De otro lado, el doctor sabe perfectamente que durante los últimos veinticinco años se han producido cambios fabulosos en la medicina. Cuando él estudiaba en la universidad, creía que la medicina iba a correr pronto la suerte de la alquimia y de la metafísica. Ahora , cuando lee de noche, la medicina le tienta, suscitando en él sorpresa y entusiasmo. ¡Qué florecimiento tan inesperado, que revolución! Gracias a los antisépticos se realizan operaciones que el gran Pigorov consideraba imposibles incluso in spe. Simples médicos provincianos se atreven a efectuar resecciones de la articulación de la rodilla; por cada cien operaciones de vientre sólo hay un desenlace mortal; y el mal de piedra se considera tal insignificancia, que ni siquiera se escribe acerca de él. Se cura radicalmente la sífilis. ¿ Y la teoría de la herencia, el hipnotismo, los descubrimientos de Pasteur y de Koch, la estadística de la higiene y la medicina rural rusa? La psiquiatría, con su actual clasificación de las enfermedades, los métodos de diagnóstico y tratamiento, todo ello, en comparación con lo anterior, es un mundo nuevo. A los alienados no se les echa ahora agua en la cabeza ni se les ponen camisas de fuerza; se les da un trato humano, y según escriben los periódicos, hasta se organizan para ellos espectáculos y bailes. Andrei Efímich no ignora que, con el criterio y la moral actuales, una infamia como la del pabellón número seis sólo es posible a 200 kilómetros largos del ferrocarril, en un villorrio donde el alcalde y todos los consejales son pequeños burgueses semianalfabetos, que tienen al médico por un sacerdote en el que hay que confiar a pie juntillas, aunque ordene echarle a uno estaño ardiente en la boca; en cualquier otro lugar, el público y los periódicos hubieran derruido y deshecho esta pequeña Bastilla.

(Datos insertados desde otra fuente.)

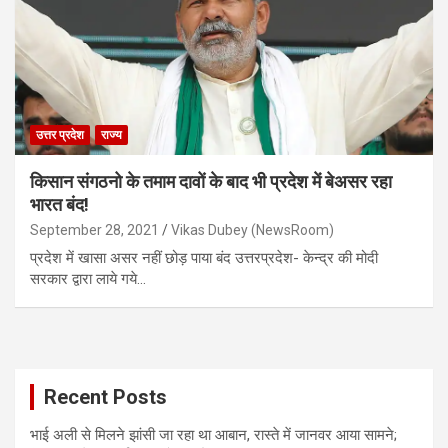
उत्तर प्रदेश
राज्य
किसान संगठनो के तमाम दावों के बाद भी प्रदेश में बेअसर रहा
भारत बंद!
September 28, 2021
Vikas Dubey (NewsRoom)
प्रदेश में खासा असर नहीं छोड़ पाया बंद उत्तरप्रदेश- केन्द्र की मोदी
सरकार द्वारा लाये गये…
Recent Posts
भाई अली से मिलने झांसी जा रहा था आबान, रास्ते में जानवर आया सामने;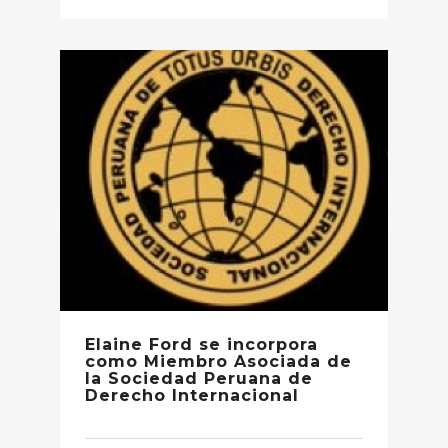
Elaine Ford se incorpora
como Miembro Asociada de
la Sociedad Peruana de
Derecho Internacional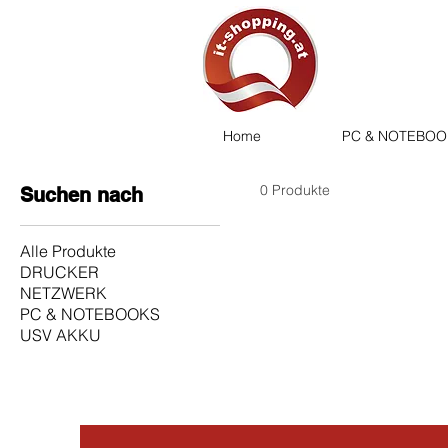
Home
PC & NOTEBOO
0 Produkte
Suchen nach
Alle Produkte
DRUCKER
NETZWERK
PC & NOTEBOOKS
USV AKKU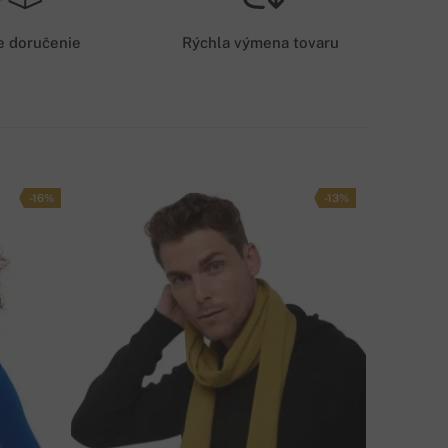
3,5 EUR
e doručenie
Rýchla výmena tovaru
OŠTOVNÉ PRI PLATBE NA ÚČET
3 EUR
PÔSOB DOPRAVY
-16%
-13%
ÁTE OTÁZKU K PRODUKTU?
NAPÍŠTE NÁM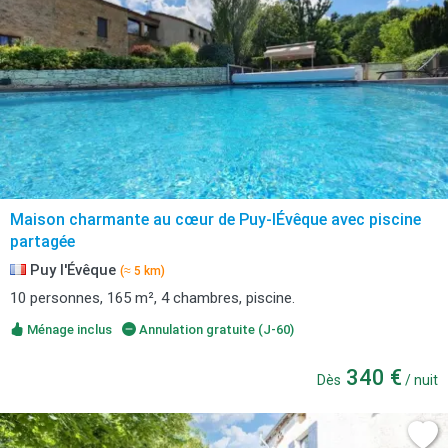
Maison charmante au cœur de Puy-lÉvêque avec piscine
partagée
Puy l'Évêque
(≈ 5 km)
10 personnes, 165 m², 4 chambres, piscine.
Ménage inclus
Annulation gratuite (J-60)
340 €
Dès
/ nuit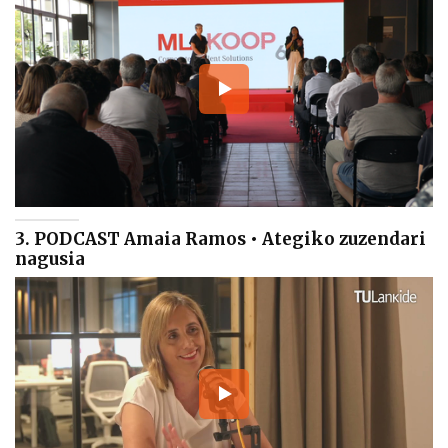
3. PODCAST Amaia Ramos • Ategiko zuzendari
nagusia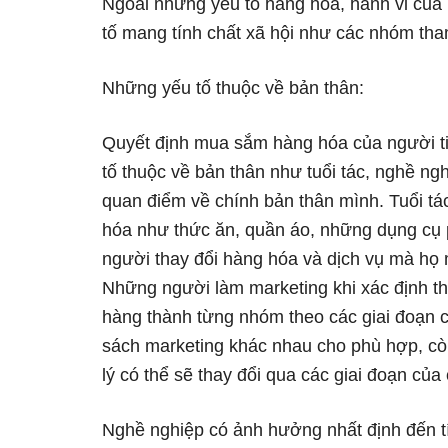
Ngoài những yếu tố hàng hóa, hành vi của
tố mang tính chất xã hội như các nhóm tha
Những yếu tố thuộc về bản thân:
Quyết định mua sắm hàng hóa của người t
tố thuộc về bản thân như tuổi tác, nghề ngh
quan điểm về chính bản thân mình. Tuổi tá
hóa như thức ăn, quần áo, những dụng cụ ph
người thay đổi hàng hóa và dịch vụ mà họ 
Những người làm marketing khi xác định t
hàng thành từng nhóm theo các giai đoạn c
sách marketing khác nhau cho phù hợp, còn
lý có thể sẽ thay đổi qua các giai đoạn của
Nghề nghiệp có ảnh hưởng nhất định đến t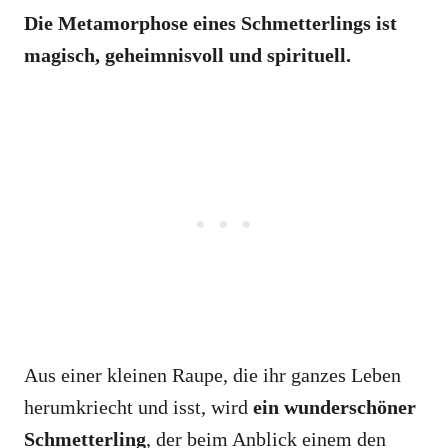
Die Metamorphose eines Schmetterlings ist
magisch, geheimnisvoll und spirituell.
Aus einer kleinen Raupe, die ihr ganzes Leben
herumkriecht und isst, wird
ein wunderschöner
Schmetterling
, der beim Anblick einem den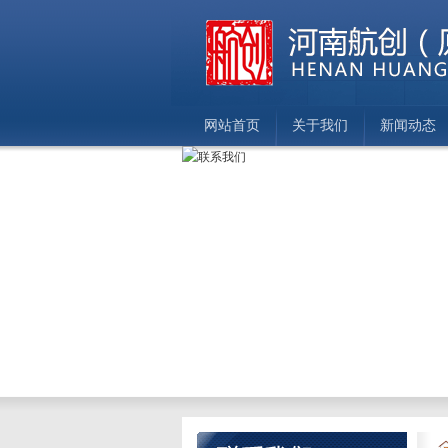
网站首页
关于我们
新闻动态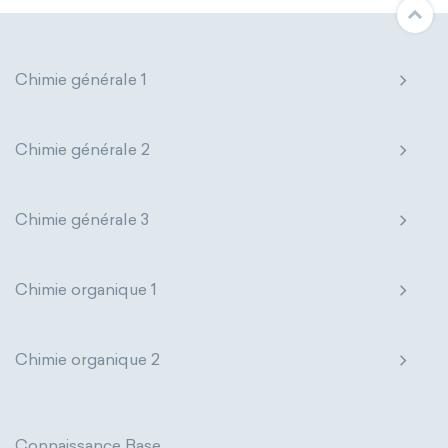
Chimie générale 1
Chimie générale 2
Chimie générale 3
Chimie organique 1
Chimie organique 2
Connaissance Base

«Bueno, ¿ y qué ? -se pregunta Andrei Efímich abriendo los ojos-. ¿Qué se gana con todo eso? Antisépticos, Koch, Pasteur; pero la realidad de las cosas ha cambiado bien poco. Las enfermedades y la mortalidad siguen siendo las mismas. Se organizan bailes y espectáculos para los locos; pero, a pesar de todo, no los sueltan. Quiere decirse que todo es tontería y vanidad, y que la diferencia entre la mejor clínica de Viena y mi hospital es nula, en esencia».

Pero la amargura y un sentimiento parecido a la envidia le impiden permanecer indiferente. Quizá todo ello sea producto de la fatiga. La cabeza, pesada, se le cae sobre el libro. El médico se pone las manos bajo la cara y piensa:

«Estoy dedicado a una labor perjudicial y me dan mi sueldo personas a quienes engaño. No soy honrado. Pero, por mí mismo, no represento nada: soy únicamente una partícula de un mal social inevitable: todos los funcionarios comarcales son dañinos y cobran sin hacer nada... de donde se deduce que no soy yo sino el tiempo, el culpable de mi deshonestidad... si hubiera nacido doscientos años después sería otra cosa distinta...»

Al sonar las tres de la madrugada, apaga la lámpara y se dirige al dormitorio. Va sin ganas de dormir.